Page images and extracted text
Segment Open
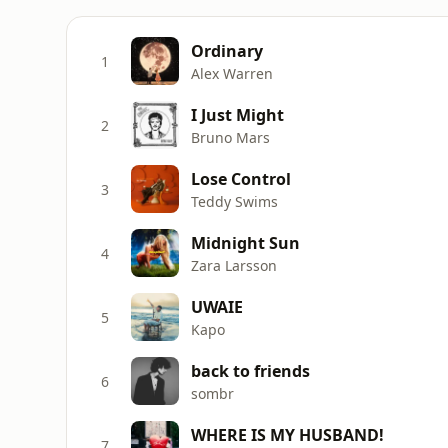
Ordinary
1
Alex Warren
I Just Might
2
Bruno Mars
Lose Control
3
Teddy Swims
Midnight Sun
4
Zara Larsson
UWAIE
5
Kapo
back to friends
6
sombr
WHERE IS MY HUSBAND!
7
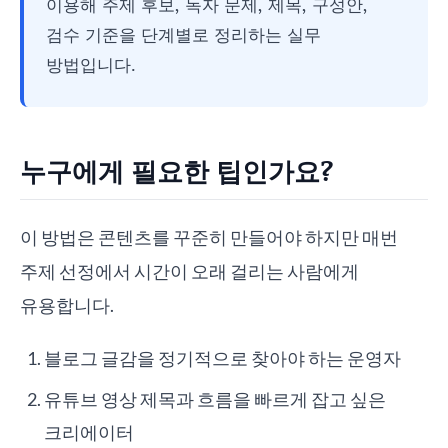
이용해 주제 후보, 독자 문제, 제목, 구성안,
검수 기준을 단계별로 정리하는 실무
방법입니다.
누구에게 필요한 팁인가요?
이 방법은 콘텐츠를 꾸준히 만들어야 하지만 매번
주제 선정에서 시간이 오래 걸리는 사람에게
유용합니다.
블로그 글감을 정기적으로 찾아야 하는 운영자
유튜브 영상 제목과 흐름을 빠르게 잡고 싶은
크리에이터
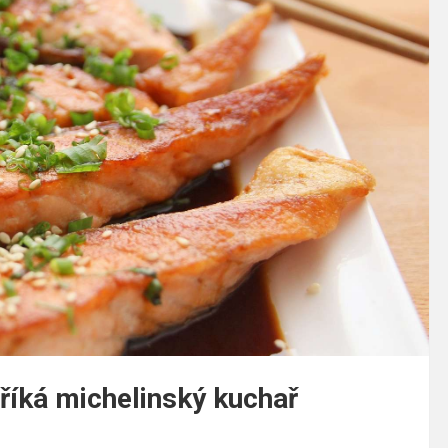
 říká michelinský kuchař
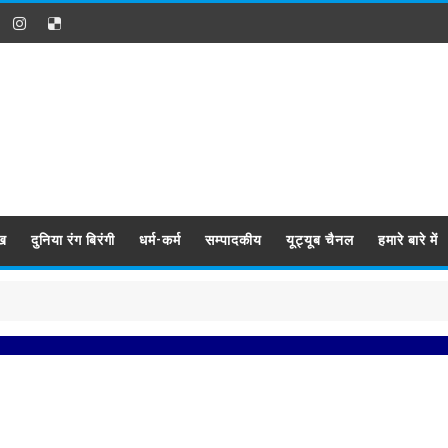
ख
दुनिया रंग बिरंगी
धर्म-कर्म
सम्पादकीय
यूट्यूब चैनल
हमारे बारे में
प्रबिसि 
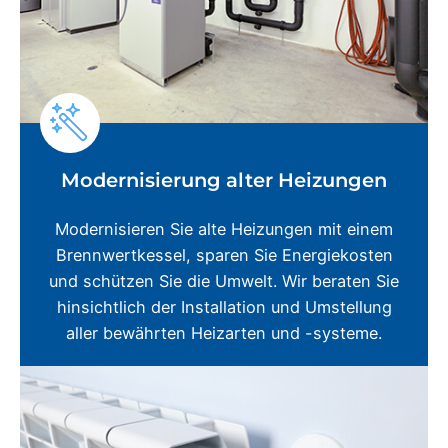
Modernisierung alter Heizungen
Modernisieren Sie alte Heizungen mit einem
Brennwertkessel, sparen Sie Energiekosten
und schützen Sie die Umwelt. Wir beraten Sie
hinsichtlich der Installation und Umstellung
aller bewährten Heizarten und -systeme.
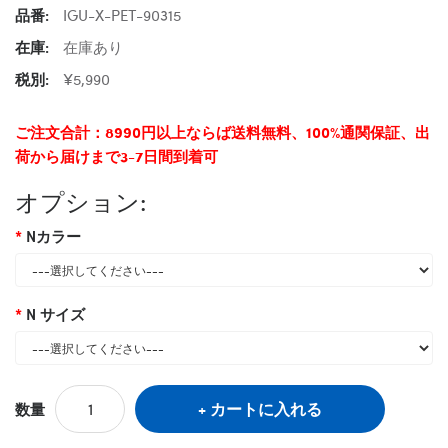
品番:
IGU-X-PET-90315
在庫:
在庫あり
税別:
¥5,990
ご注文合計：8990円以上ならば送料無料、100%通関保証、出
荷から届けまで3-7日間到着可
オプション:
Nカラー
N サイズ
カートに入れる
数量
Segment Closed
Goal of the exercise
Among the lines above, find those containing the word "Heizungen" and copy each.

Result of the task
Modernisierung alter Heizungen
Modernisieren Sie alte Heizungen mit einem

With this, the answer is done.